We were excited to learn that the theme of this year’s Black History Month is to “explore black women’s contributions to America”. History has given us some incredible stories of courage, strength and leadership from African-American women, including pioneers for freedom and equality: Harriet Tubman, the leader of the Underground Railroad; Sojourner Truth, who spread the word of equality; and Rosa Parks, the mother of the modern Civil Rights Movement, to name just a few. The paths that these women paved have certainly played a critical role in helping to create a new generation of black women leaders, women who have distinguished themselves in all areas of industry, and who are making history today. One such Woman You Should Know is Ursula Burns, rated by Forbes in 2009 as the 14th most powerful woman in the world.
Ms. Burns is the chairman and chief executive officer of Xerox Corporation, the first black woman to be named CEO of a Fortune 500 company, and the mother of two. Here is her extraordinary story.
Born Sept. 20, 1958, Ursula Burns grew up in a low-income housing community on Delancey Street, in New York City. She was the middle child of three with a single mother who worked several jobs to be able to send Ursula and her siblings to Catholic school. It was important to her mother to be able to provide her children with a good education in a safe environment, and was dedicated to making it happen for them. It was at school, that Ms. Burns discovered her incredible aptitude for math.
Armed with her wizardry for numbers, Ms. Burns charted her path up and out of the projects. She headed to Polytechnic Institute of NYU where she chose a road less taken by most women of her generation, and earned her Bachelor of Science degree in engineering. She continued to defy the teachers who had been directing her toward a more traditional career in nursing or teaching, and entered a graduate program in mechanical engineering at Columbia University. The program at Columbia was specifically created for minority students, and tuition was partially paid for by the Xerox Corporation. As part of the graduate program, Ms. Burns took a summer intern position with Xerox, and when she graduated with her degree in 1981, she joined the company full time.

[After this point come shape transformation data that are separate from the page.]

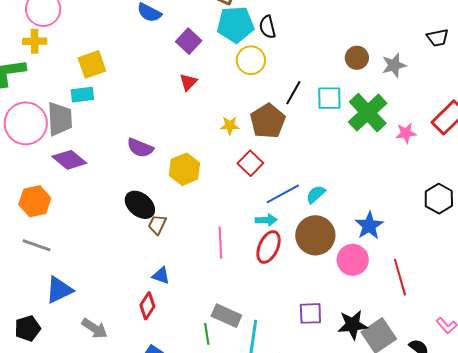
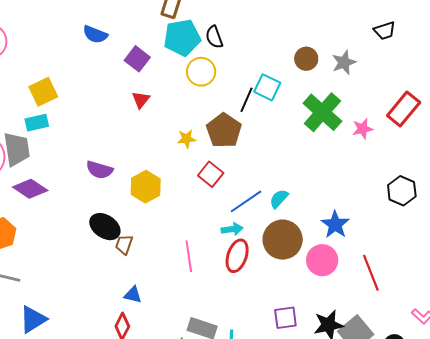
cyan square: (329, 98) -> (267, 87), moved, turned 32

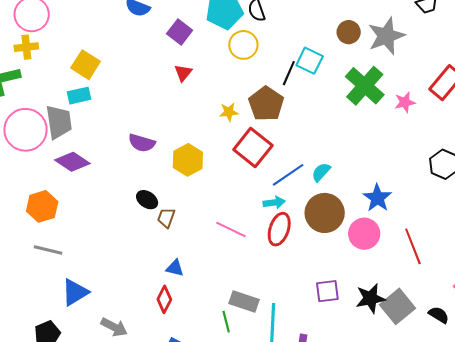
gray star: (344, 62) -> (386, 36), size x1.5
yellow square: (43, 92) -> (86, 65), turned -32
red square: (211, 174) -> (253, 148), size x1.5
black ellipse: (105, 227) -> (147, 200), size x0.7
pink line: (189, 256) -> (231, 229), turned -56

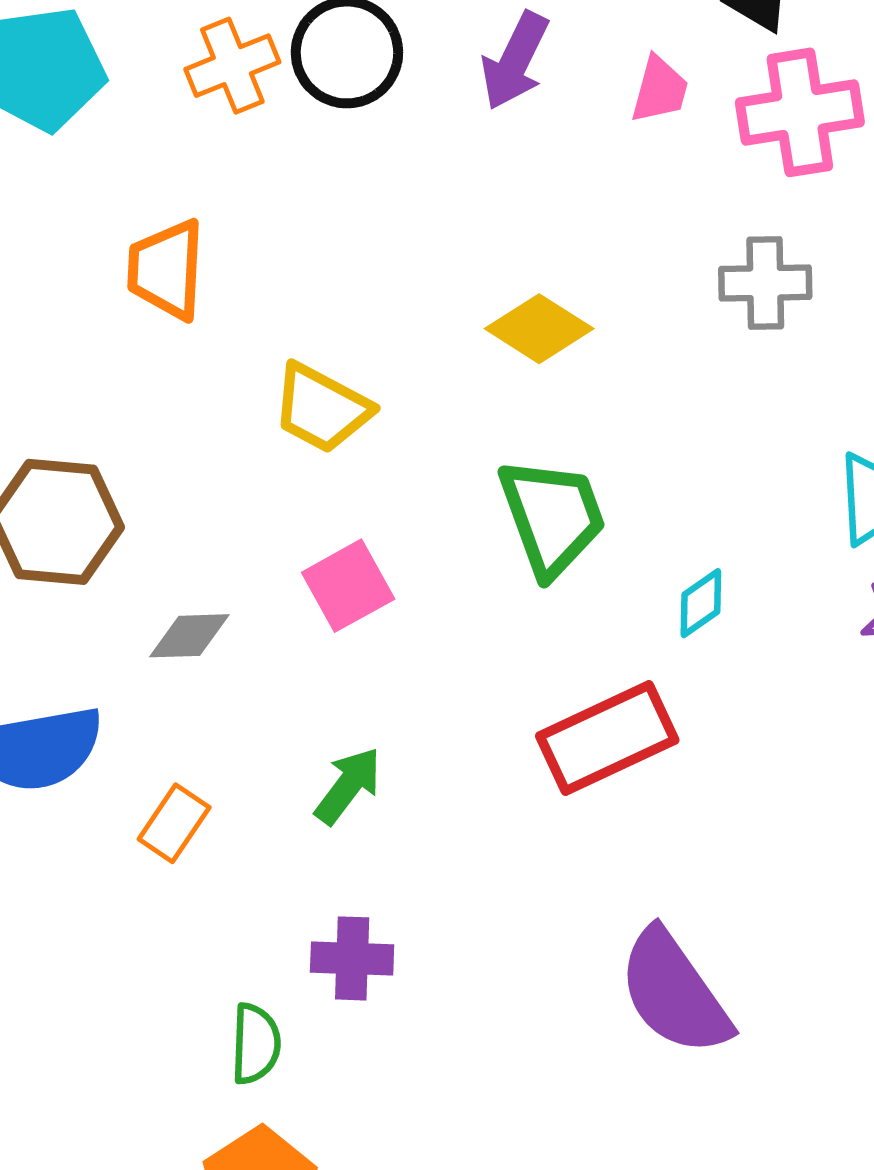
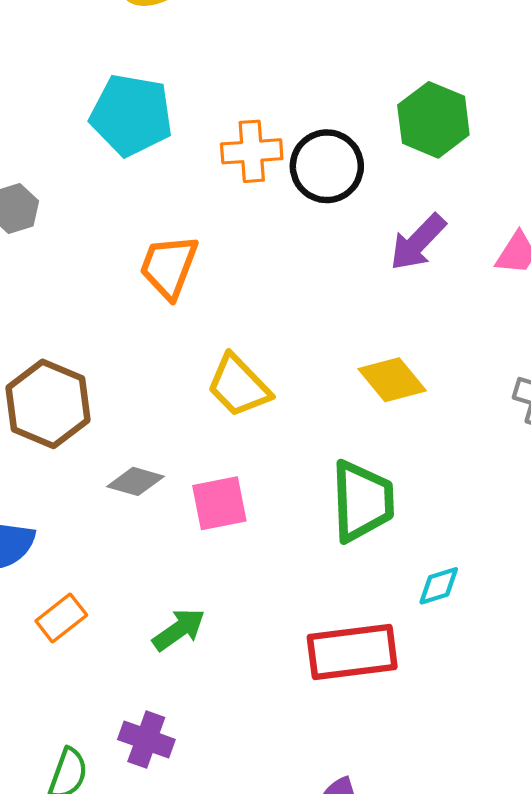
purple arrow: (515, 61) -> (418, 242), moved
gray diamond: (189, 636) -> (135, 481), moved

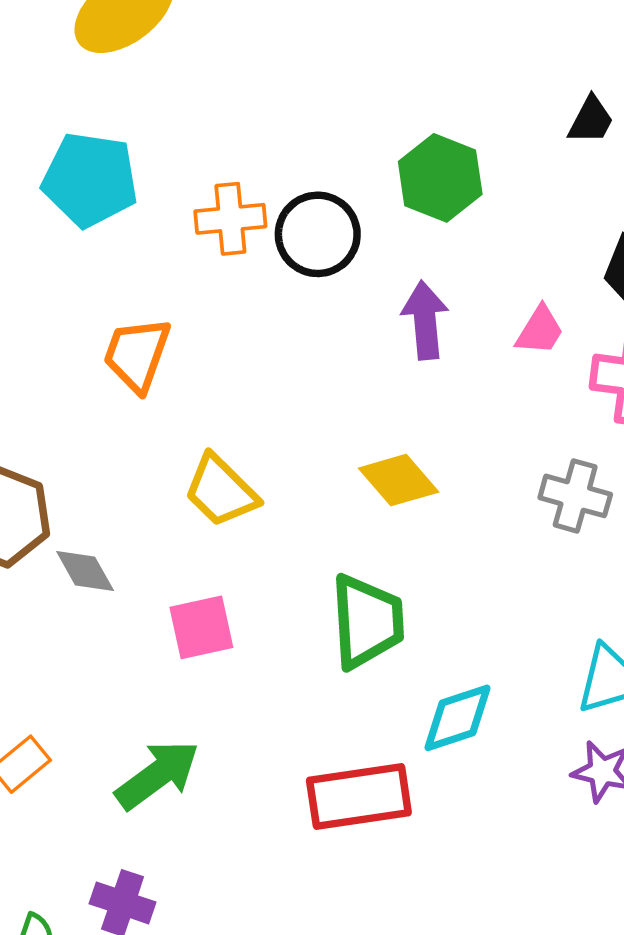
purple arrow: (418, 242) -> (425, 320), turned 132
gray diamond: (135, 481) -> (85, 571), moved, turned 46
cyan diamond: (439, 586) -> (458, 718), size x1.5
green arrow: (179, 630) -> (157, 775), size x1.4

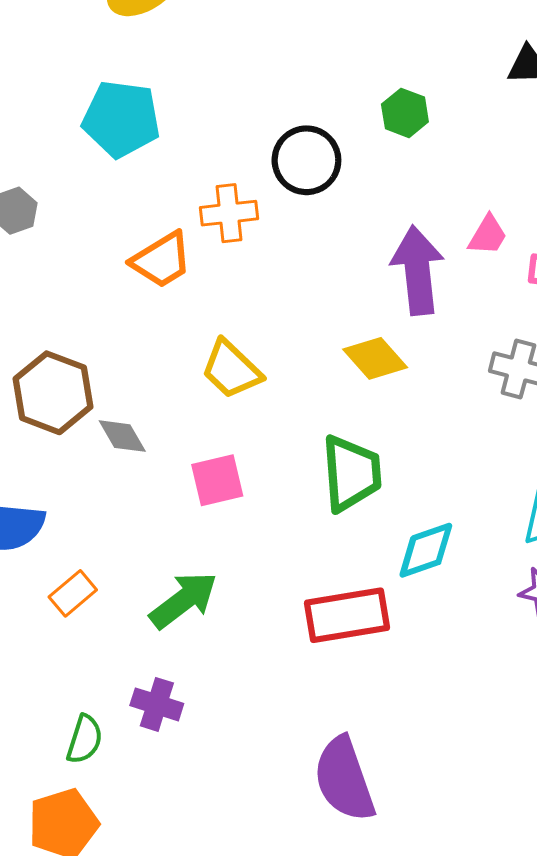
green hexagon: (440, 178) -> (405, 113), size x0.7
orange cross: (230, 219) -> (229, 213), moved
purple arrow: (425, 320) -> (417, 270), moved, size x1.4
orange trapezoid: (137, 354) -> (162, 260), turned -140

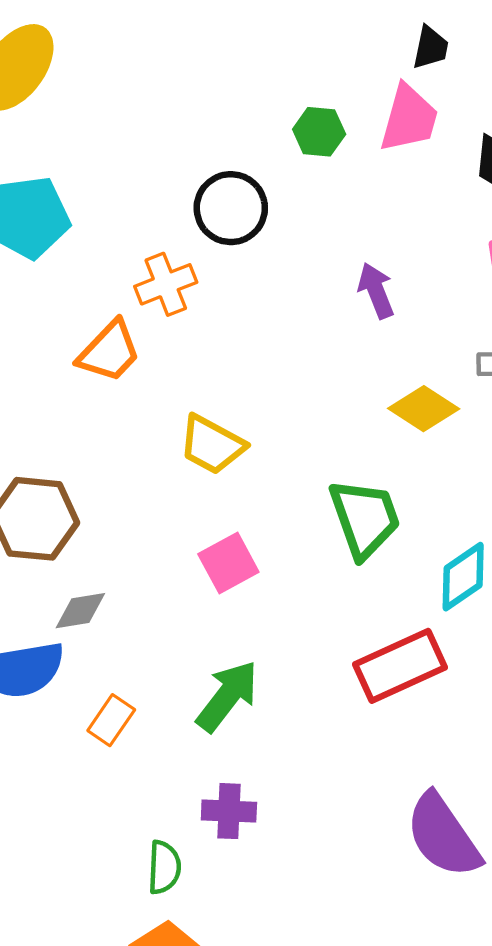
pink trapezoid: (488, 235) -> (409, 118), moved, size x1.5
purple arrow: (417, 270) -> (376, 291), size x0.6
yellow diamond: (375, 358) -> (424, 409), moved
gray diamond: (122, 436) -> (80, 611), moved, turned -54

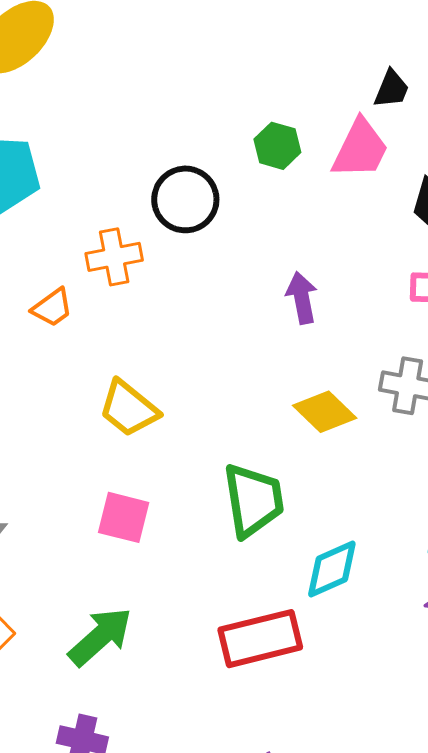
orange trapezoid: (109, 351) -> (52, 308), size x0.7
pink square: (228, 563) -> (124, 517), turned 32

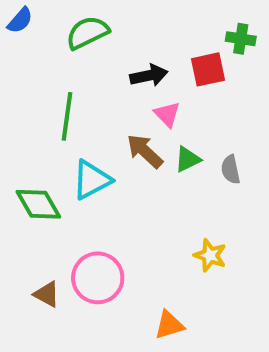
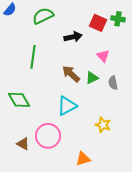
red square: (208, 69) -> (98, 23), moved, turned 36
pink triangle: (167, 114) -> (103, 56), moved
cyan triangle: (92, 180) -> (67, 106), moved

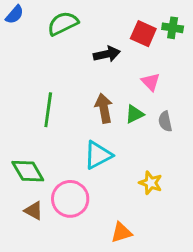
green line: (33, 57) -> (48, 110), moved
brown arrow: (71, 74) -> (104, 108), turned 36
green diamond: (19, 100) -> (28, 171), moved

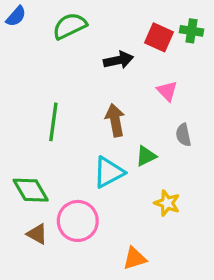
green triangle: (135, 114) -> (146, 156), moved

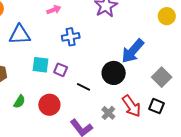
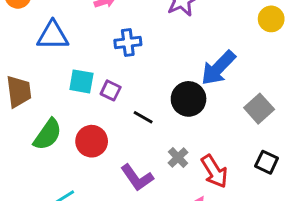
green semicircle: (19, 102) -> (48, 134), size x1.6
red arrow: (131, 106) -> (214, 171), moved
black square: (156, 106) -> (267, 162), moved

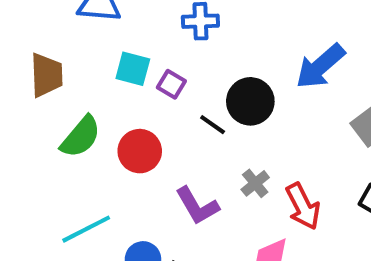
black circle: (189, 99) -> (250, 101), moved

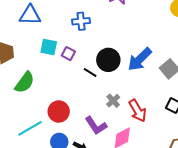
blue arrow: (320, 66) -> (140, 59), moved
red circle: (140, 151) -> (59, 111), moved
purple L-shape: (197, 206) -> (96, 126), moved

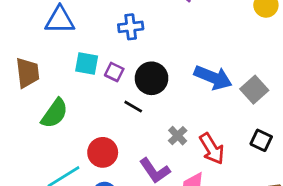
blue arrow: (140, 59) -> (213, 78), turned -112
black circle: (108, 60) -> (152, 78), moved
black line: (90, 73) -> (133, 107), moved

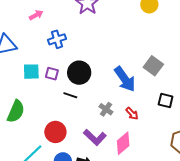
blue arrow: (213, 78) -> (125, 79), moved, turned 44
red arrow: (212, 149) -> (132, 114), size x0.6

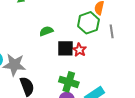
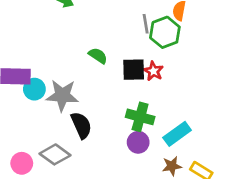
green semicircle: (46, 31) -> (98, 56), moved, turned 56
gray line: (112, 31) -> (146, 24), moved

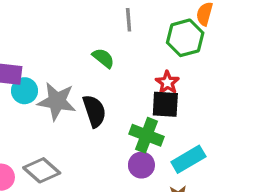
gray line: (146, 24) -> (129, 20), moved
black square: (134, 70) -> (165, 104), moved
black semicircle: (81, 125) -> (94, 111), moved

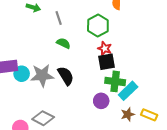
gray line: (129, 20) -> (59, 18), moved
green hexagon: (185, 38) -> (98, 25), moved
green cross: (146, 135) -> (115, 81), moved

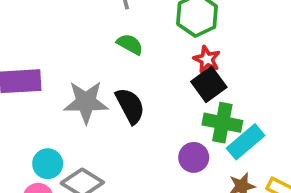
black square: (107, 62) -> (209, 84), turned -30
cyan circle: (22, 74) -> (48, 164), moved

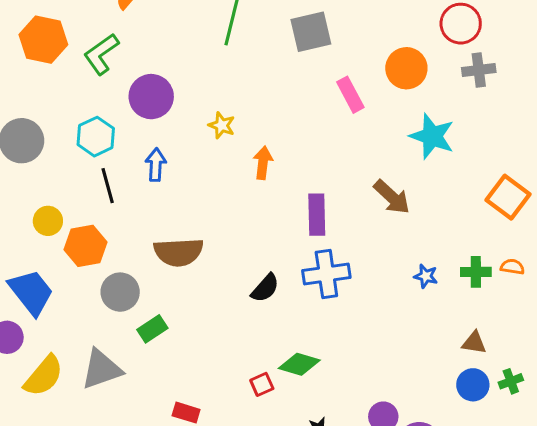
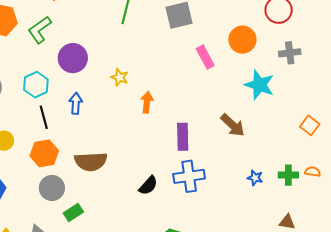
gray cross: (479, 70) -> (290, 53), moved
orange square: (508, 197) -> (310, 125), size x0.7
orange hexagon: (85, 246) -> (44, 153), moved

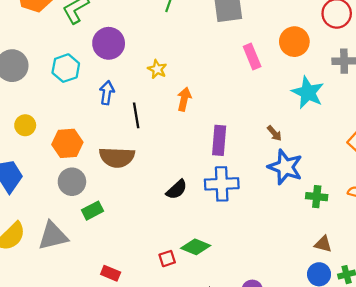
black line: (44, 117) -> (136, 115), moved
brown arrow: (233, 125) -> (274, 133), size x0.6
green cross: (288, 175) -> (317, 197), moved
blue star: (255, 178) -> (285, 167), moved, size x2.0

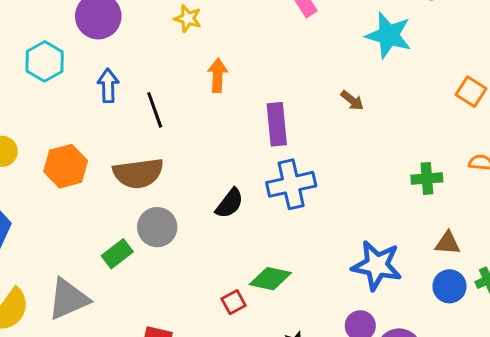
yellow star: (157, 69) -> (188, 18), moved
blue star: (285, 167) -> (377, 265), moved
gray circle: (72, 182) -> (157, 227), moved

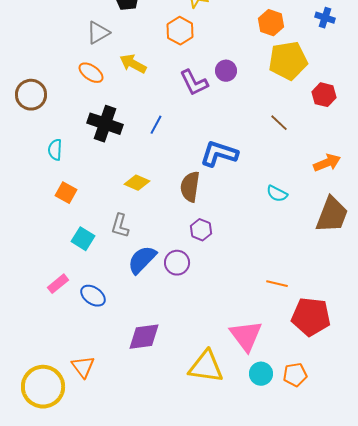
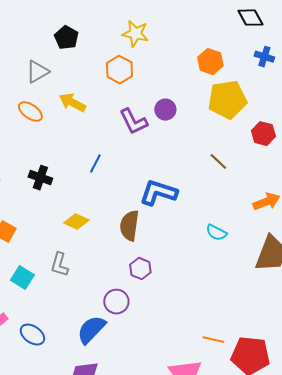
black cross: (105, 124) -> (40, 178), moved, size x0.7
blue semicircle: (142, 260) -> (91, 330), moved
orange line: (277, 284) -> (213, 340), moved

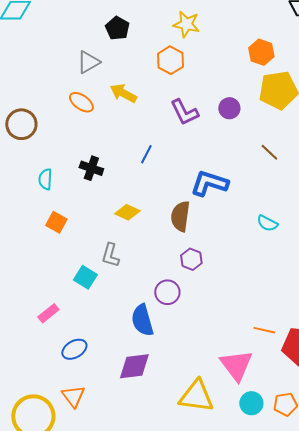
purple circle: (165, 110) -> (229, 108), moved
cyan square: (22, 278) -> (85, 277), moved
blue semicircle: (91, 330) -> (142, 320), turned -60
blue ellipse: (32, 335) -> (74, 349), moved, turned -65

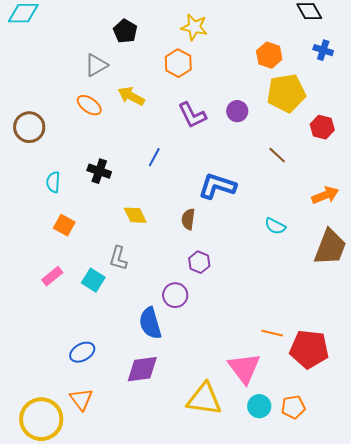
yellow diamond: (127, 212) -> (135, 215), turned 40
brown semicircle: (180, 216) -> (188, 219), size x0.7
pink rectangle: (48, 313) -> (52, 276), moved

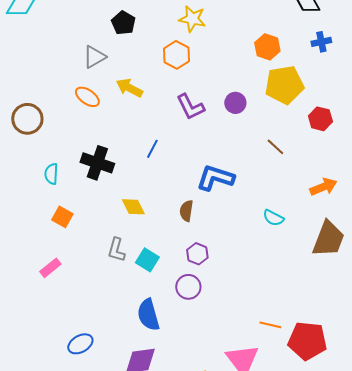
blue cross: (323, 50) -> (321, 42), turned -30
black cross: (99, 171) -> (97, 163), size x1.4
cyan square: (93, 280) -> (147, 260), moved
purple circle: (175, 295) -> (188, 287), moved

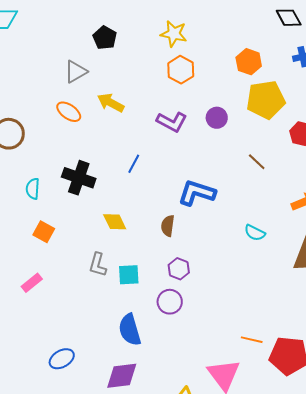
orange hexagon: (176, 55) -> (181, 70), moved
purple L-shape: (190, 107) -> (172, 122), turned -36
cyan square: (147, 260) -> (129, 275), turned -35

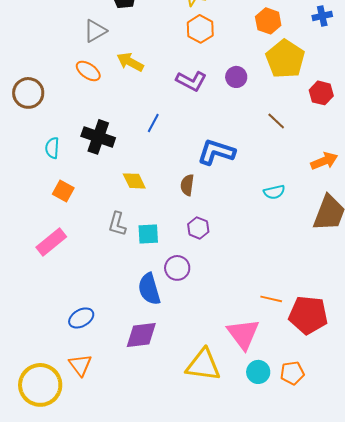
yellow pentagon: (266, 100) -> (285, 59), turned -30
cyan semicircle: (255, 233) -> (274, 192), turned -40
pink rectangle: (32, 283) -> (51, 242), size x1.4
purple circle: (170, 302) -> (177, 268), moved

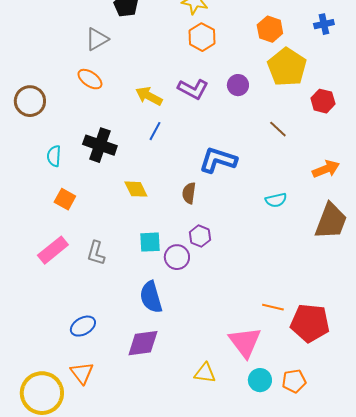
yellow arrow: (130, 62) -> (149, 96), moved
gray L-shape: (117, 224) -> (96, 253), moved
purple circle: (177, 268) -> (177, 257), moved
yellow triangle: (203, 365) -> (205, 373), size x0.6

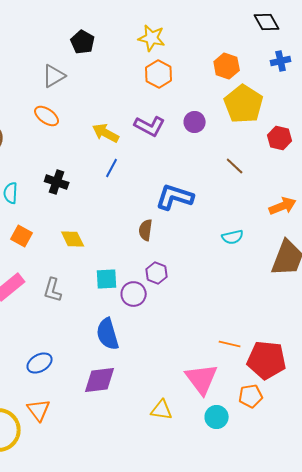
black cross: (100, 145) -> (57, 182), size x0.7
yellow diamond: (136, 189) -> (73, 239), moved
orange pentagon: (294, 381) -> (251, 396), moved

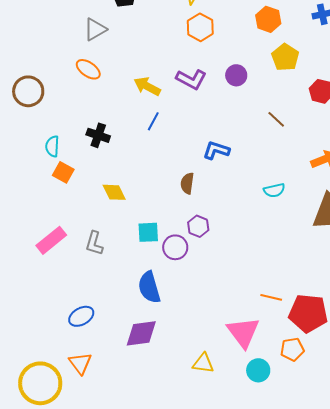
yellow pentagon: (244, 104) -> (285, 57), size x0.7
blue L-shape: (175, 197) -> (216, 150), size x0.7
orange square: (22, 236) -> (63, 172), moved

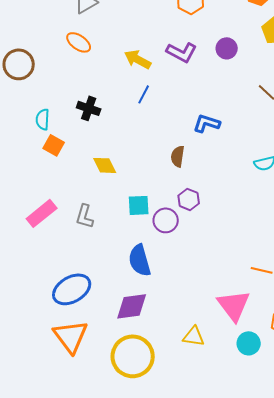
blue ellipse: (81, 316) -> (72, 289), size x1.5
orange triangle: (80, 363) -> (71, 336), size x1.5
yellow circle: (40, 383) -> (133, 356), moved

Known for her tenacity and incomparable work ethic, it wasn’t much of a surprise that Ms. Burns quickly made her way through the ranks at Xerox overseeing several areas of the company – engineering, manufacturing, product development, and marketing – along the way. But, there were the naysayers who felt her quick rise through the company was a result of affirmative action. In true no-nonsense form, Ms. Burns responded to these claims in an interview with Black Enterprise magazine in 1997, “The fact that I did it faster than others has nothing to do with my race and gender. It was my performance.”
It was with this confidence that led Ms. Burns to several high-level positions before becoming Corporate Vice President in 1999, and then Senior Vice President of Strategic Services in 2000. Her climb up the corporate ladder continued when she added President of the Document Systems Solutions Group to her already extensive list of job titles in 2001.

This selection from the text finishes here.